‘Torpedo’ targets coronavirus in wastewater
Australian researchers have invented a $20 device that can detect SARS-CoV-2 in wastewater and are exporting it to the world.
Civil engineers from Monash University, in partnership with a consortium of universities and industry locally and internationally, have provided the first evidence that passive samplers can be used to detect SARS-CoV-2 — the virus that causes COVID-19 — in wastewater.
Research with the device, dubbed the "Torpedo Passive Sampler" or the "sewage submarine", was conducted at three different scales — an individual lot, a suburb and a city.
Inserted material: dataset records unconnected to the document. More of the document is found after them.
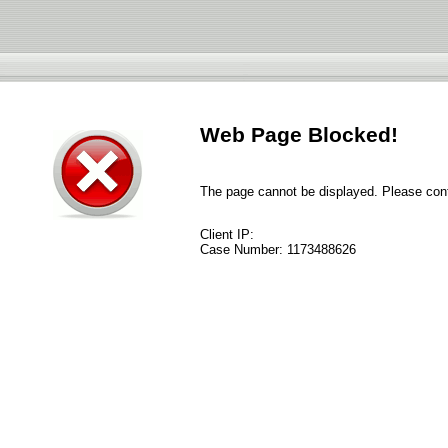
Web Page Blocked!
The page cannot be displayed. Please conta
Client IP:
Case Number:
1173488626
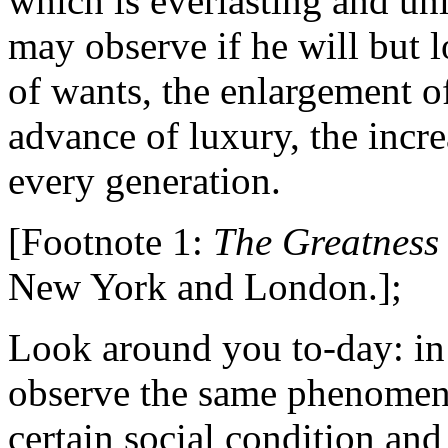
which is everlasting and un
may observe if he will but 
of wants, the enlargement of 
advance of luxury, the incre
every generation.
[Footnote 1:
The Greatness
New York and London.];
Look around you to-day: in
observe the same phenomen
certain social condition an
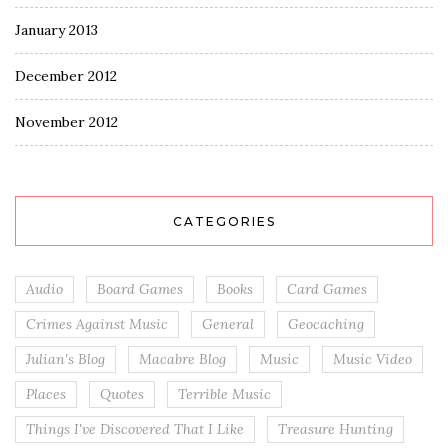
January 2013
December 2012
November 2012
CATEGORIES
Audio
Board Games
Books
Card Games
Crimes Against Music
General
Geocaching
Julian's Blog
Macabre Blog
Music
Music Video
Places
Quotes
Terrible Music
Things I've Discovered That I Like
Treasure Hunting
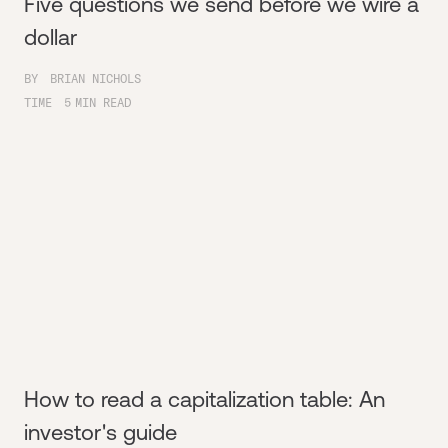
Five questions we send before we wire a
dollar
BY
BRIAN NICHOLS
TIME
5
MIN READ
How to read a capitalization table: An
investor's guide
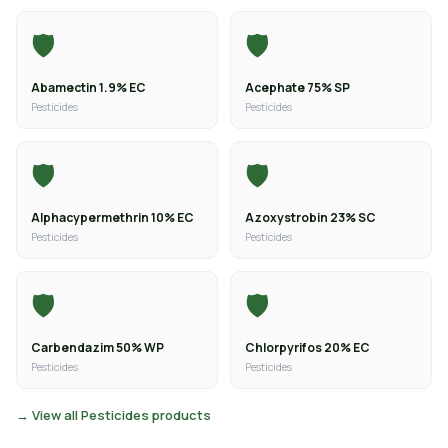
🛡️
🛡️
Abamectin 1.9% EC
Acephate 75% SP
Pesticides
Pesticides
🛡️
🛡️
Alphacypermethrin 10% EC
Azoxystrobin 23% SC
Pesticides
Pesticides
🛡️
🛡️
Carbendazim 50% WP
Chlorpyrifos 20% EC
Pesticides
Pesticides
→ View all Pesticides products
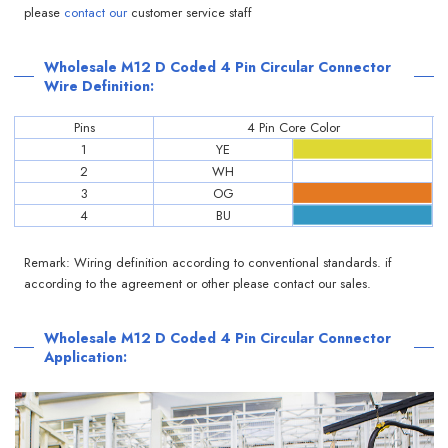
please
contact our
customer service staff
Wholesale M12 D Coded 4 Pin Circular Connector
Wire Definition:
Pins
4 Pin Core Color
1
YE
2
WH
3
OG
4
BU
Remark: Wiring definition according to conventional standards. if
according to the agreement or other please contact our sales.
Wholesale M12 D Coded 4 Pin Circular Connector
Application:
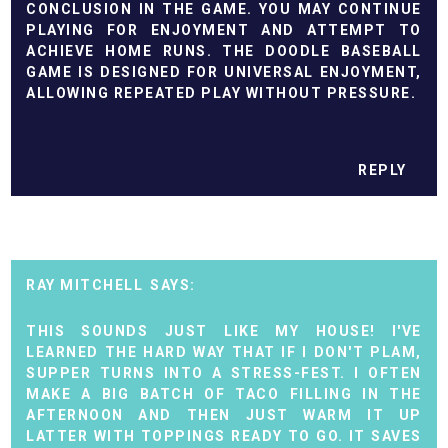
CONCLUSION IN THE GAME. YOU MAY CONTINUE
PLAYING FOR ENJOYMENT AND ATTEMPT TO
ACHIEVE HOME RUNS. THE
DOODLE BASEBALL
GAME IS DESIGNED FOR UNIVERSAL ENJOYMENT,
ALLOWING REPEATED PLAY WITHOUT PRESSURE.
REPLY
RAY MITCHELL
THIS SOUNDS JUST LIKE MY HOUSE! I'VE
LEARNED THE HARD WAY THAT IF I DON'T PLAM,
SUPPER TURNS INTO A STRESS-FEST. I OFTEN
MAKE A BIG BATCH OF TACO FILLING IN THE
AFTERNOON AND THEN JUST WARM IT UP
LATTER WITH TOPPINGS READY TO GO. IT SAVES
The passive samplers were placed across eight study sites in Victoria during the state's second wave of infections. They ranged from systems that collected the wastewater of 260 residents and staff near an aged-care facility to Melbourne’s largest sewage treatment plant, which pools wastewater from more than two million residents.
The samplers were constructed using cotton buds, medical gauze swabs and lab grade electronegative membranes, which were then encased in a narrow 3D-printed shell.
Importantly, the research also demonstrated that when the daily average SARS-CoV-2 concentration in wastewater exceeded 1 copy per mL, at least one of the passive samplers deployed at the same site on the same day was also positive.
Passive sampling involves the deployment of a device in a waterbody for a known time, allowing for pollutants in the water to interact with the device.
A number of wastewater surveillance sampling methods have been employed globally in the fight against COVID-19. Concentration has proved an important issue for untreated wastewater samples than primary sludge samples.
Lead author of the study, Monash University Associate Professor David McCarthy, said passive sampling presents a cheap, safe and easy alternative to traditional wastewater sampling.
“These results indicate that cotton buds, electronegative membranes and gauzes can be used as passive samplers of SARS-CoV-2 in human wastewater,” he said.
“This is the first proof of concept that one or more of these passive samplers could be prime candidates for further optimisation to monitor for SARS-CoV-2 and for other problematic viruses in the future.”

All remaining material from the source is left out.